In May 2026, Matthew Kropp, Julie Bedard, Emma Wiles, and Megan Hsu published Why You Shouldn’t Treat AI Agents Like Employees in Harvard Business Review, drawing on a randomized experiment run through the BCG Henderson Institute. The finding is counterintuitive enough to be worth stating up front: humanizing an AI agent — giving it a name, a persona, the framing of a colleague — does not meaningfully increase people’s willingness to adopt it, and it carries real costs.
The study identifies four. Humanizing shifts accountability away from individuals. It makes decision-making more deferential, so people escalate to the agent rather than direct it. It degrades the quality of review and oversight. And it erodes professional identity and trust. None of these is offset by the adoption benefit leaders usually assume humanization buys, because that benefit largely does not materialize.

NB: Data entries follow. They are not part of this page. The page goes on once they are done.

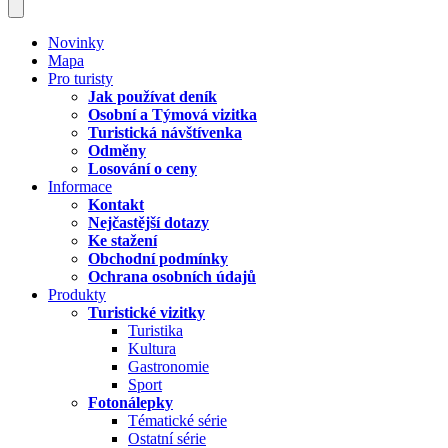
Novinky
Mapa
Pro turisty
Jak používat deník
Osobní a Týmová vizitka
Turistická návštívenka
Odměny
Losování o ceny
Informace
Kontakt
Nejčastější dotazy
Ke stažení
Obchodní podmínky
Ochrana osobních údajů
Produkty
Turistické vizitky
Turistika
Kultura
Gastronomie
Sport
Fotonálepky
Tématické série
Ostatní série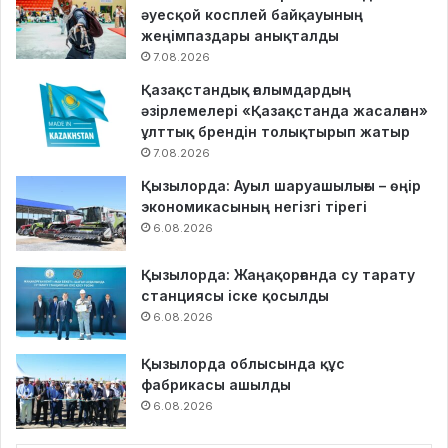
әуесқой косплей байқауының
жеңімпаздары анықталды
7.08.2026
Қазақстандық ғалымдардың
әзірлемелері «Қазақстанда жасалған»
ұлттық брендін толықтырып жатыр
7.08.2026
Қызылорда: Ауыл шаруашылығы – өңір
экономикасының негізгі тірегі
6.08.2026
Қызылорда: Жаңақорғанда су тарату
станциясы іске қосылды
6.08.2026
Қызылорда облысында құс
фабрикасы ашылды
6.08.2026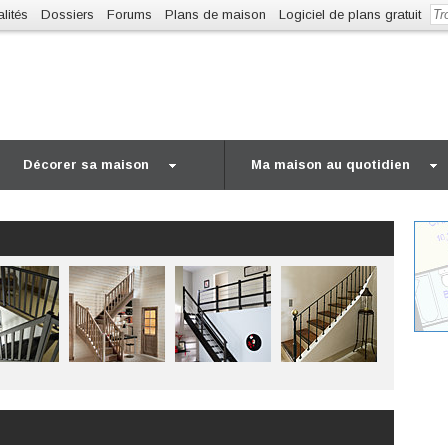
lités
Dossiers
Forums
Plans de maison
Logiciel de plans gratuit
Décorer sa maison
Ma maison au quotidien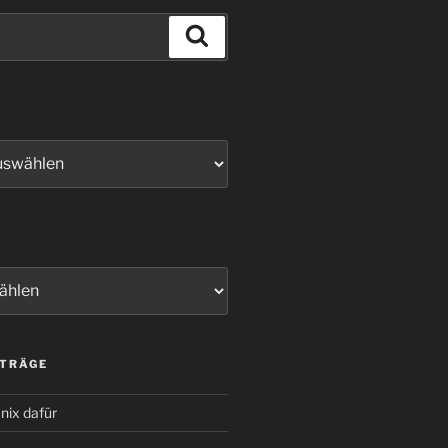
Suchen
ITRÄGE
nix dafür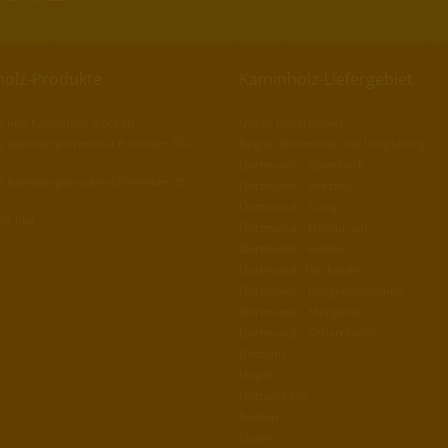
olz-Produkte
Kaminholz-Liefergebiet
z und Kaminholz trocken
Unser Liefergebiet
z kammergetrocknet Premium 30-
Region Dortmund und Umgebung
Dortmund – Aplerbeck
z kammergetrocknet Premium 25-
Dortmund – Brackel
Dortmund – Eving
lz 6kg
Dortmund – Hombruch
Dortmund – Hörde
Dortmund –Huckarde
Dortmund – Lüdgendortmund
Dortmund – Mengede
Dortmund – Scharnhorst
Bochum
Hagen
Holzwickede
Kamen
Lünen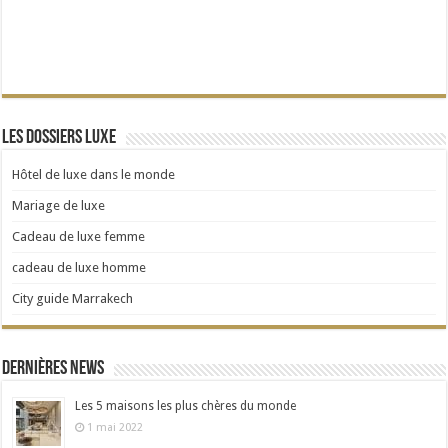
Les dossiers Luxe
Hôtel de luxe dans le monde
Mariage de luxe
Cadeau de luxe femme
cadeau de luxe homme
City guide Marrakech
Dernières news
Les 5 maisons les plus chères du monde
1 mai 2022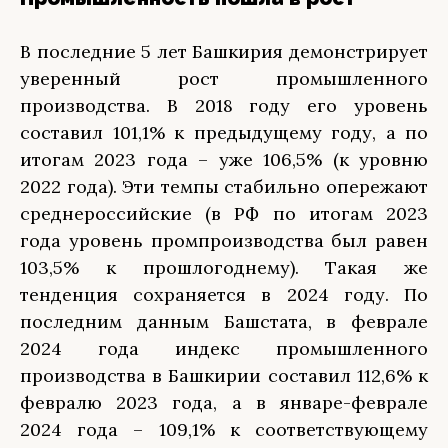
В последние 5 лет Башкирия демонстрирует
уверенный рост промышленного
производства. В 2018 году его уровень
составил 101,1% к предыдущему году, а по
итогам 2023 года – уже 106,5% (к уровню
2022 года). Эти темпы стабильно опережают
среднероссийские (в РФ по итогам 2023
года уровень промпроизводства был равен
103,5% к прошлогоднему). Такая же
тенденция сохраняется в 2024 году. По
последним данным Башстата, в феврале
2024 года индекс промышленного
производства в Башкирии составил 112,6% к
февралю 2023 года, а в январе-феврале
2024 года – 109,1% к соответствующему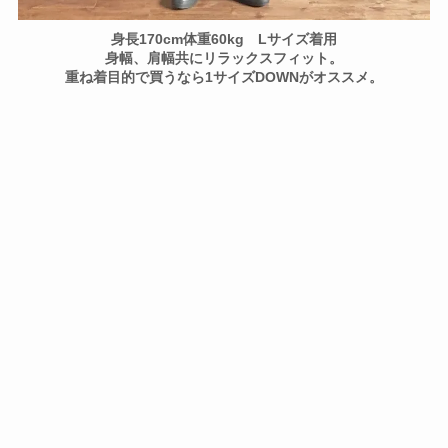
身長170cm体重60kg Lサイズ着用
身幅、肩幅共にリラックスフィット。
重ね着目的で買うなら1サイズDOWNがオススメ。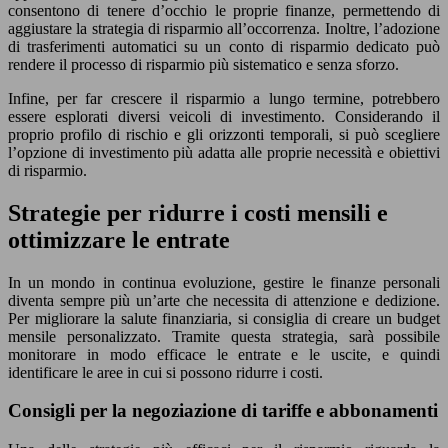
consentono di tenere d’occhio le proprie finanze, permettendo di
aggiustare la strategia di risparmio all’occorrenza. Inoltre, l’adozione
di trasferimenti automatici su un conto di risparmio dedicato può
rendere il processo di risparmio più sistematico e senza sforzo.
Infine, per far crescere il risparmio a lungo termine, potrebbero
essere esplorati diversi veicoli di investimento. Considerando il
proprio profilo di rischio e gli orizzonti temporali, si può scegliere
l’opzione di investimento più adatta alle proprie necessità e obiettivi
di risparmio.
Strategie per ridurre i costi mensili e
ottimizzare le entrate
In un mondo in continua evoluzione, gestire le finanze personali
diventa sempre più un’arte che necessita di attenzione e dedizione.
Per migliorare la salute finanziaria, si consiglia di creare un budget
mensile personalizzato. Tramite questa strategia, sarà possibile
monitorare in modo efficace le entrate e le uscite, e quindi
identificare le aree in cui si possono ridurre i costi.
Consigli per la negoziazione di tariffe e abbonamenti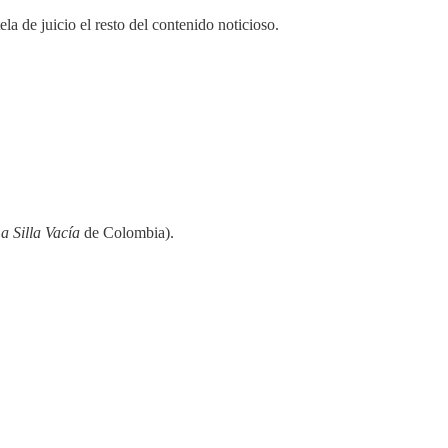
la de juicio el resto del contenido noticioso.
a Silla Vacía
de Colombia).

The authors’ conclusion is not anti-AI. It is about framing. The challenge is not whether to adopt agents, but how to integrate them into workflows in ways that preserve accountability, maintain quality, and let people work effectively alongside them. The employee metaphor fails that test, because it imports a set of expectations — judgment, growth, accountability, consequence — that an agent does not satisfy.
This is a management finding. It is also, almost word for word, a description of how most engineering teams currently relate to their coding agents.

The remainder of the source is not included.